* _Problem requirements_: Could you give the number of lines in the entries below that contain the word "taleplerini"? Only the number is wanted.

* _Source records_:
□ □ □ □ □
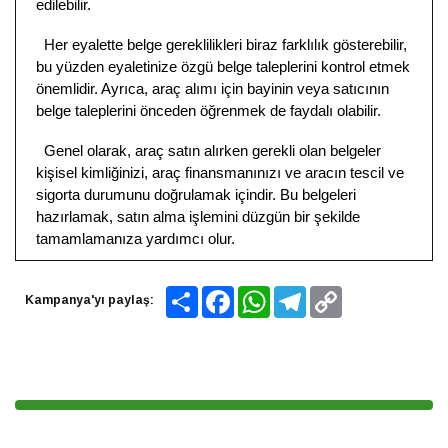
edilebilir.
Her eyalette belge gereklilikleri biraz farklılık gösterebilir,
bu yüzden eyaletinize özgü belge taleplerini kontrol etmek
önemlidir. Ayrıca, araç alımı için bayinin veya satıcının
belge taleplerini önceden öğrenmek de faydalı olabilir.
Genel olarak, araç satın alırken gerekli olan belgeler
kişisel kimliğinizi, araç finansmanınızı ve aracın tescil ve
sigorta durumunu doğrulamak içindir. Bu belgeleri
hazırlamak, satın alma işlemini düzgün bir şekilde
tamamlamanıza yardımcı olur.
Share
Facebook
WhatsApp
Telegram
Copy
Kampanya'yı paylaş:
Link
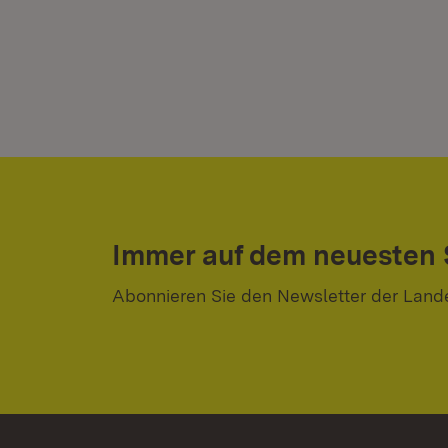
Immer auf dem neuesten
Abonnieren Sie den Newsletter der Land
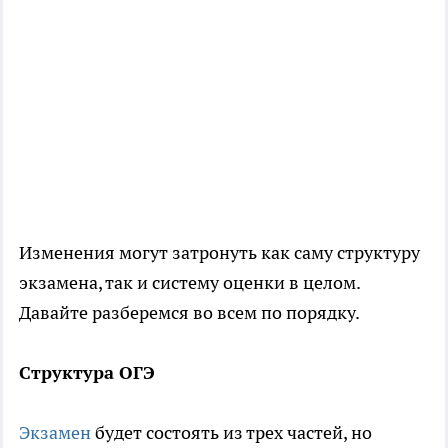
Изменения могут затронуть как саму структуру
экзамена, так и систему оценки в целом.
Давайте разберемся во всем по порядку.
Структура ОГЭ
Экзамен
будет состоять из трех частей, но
□ □ □ □ □
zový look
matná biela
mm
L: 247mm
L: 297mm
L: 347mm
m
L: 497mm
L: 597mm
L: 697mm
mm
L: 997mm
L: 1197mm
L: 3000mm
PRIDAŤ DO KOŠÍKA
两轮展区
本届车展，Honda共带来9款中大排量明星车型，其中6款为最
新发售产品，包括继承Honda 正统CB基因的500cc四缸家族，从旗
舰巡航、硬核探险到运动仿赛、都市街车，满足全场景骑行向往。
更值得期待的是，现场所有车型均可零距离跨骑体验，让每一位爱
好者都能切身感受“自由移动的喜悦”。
□ □ □ □ □
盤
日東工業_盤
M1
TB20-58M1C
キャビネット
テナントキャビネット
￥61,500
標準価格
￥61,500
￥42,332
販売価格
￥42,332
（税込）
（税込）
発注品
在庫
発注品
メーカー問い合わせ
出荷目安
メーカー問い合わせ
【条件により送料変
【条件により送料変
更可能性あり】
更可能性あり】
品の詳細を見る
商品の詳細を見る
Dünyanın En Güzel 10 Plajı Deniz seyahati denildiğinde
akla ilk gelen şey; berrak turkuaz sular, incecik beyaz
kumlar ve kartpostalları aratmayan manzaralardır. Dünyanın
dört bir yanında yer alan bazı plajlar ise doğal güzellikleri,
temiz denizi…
□ □ □ □ □
* _Expected answer_: 2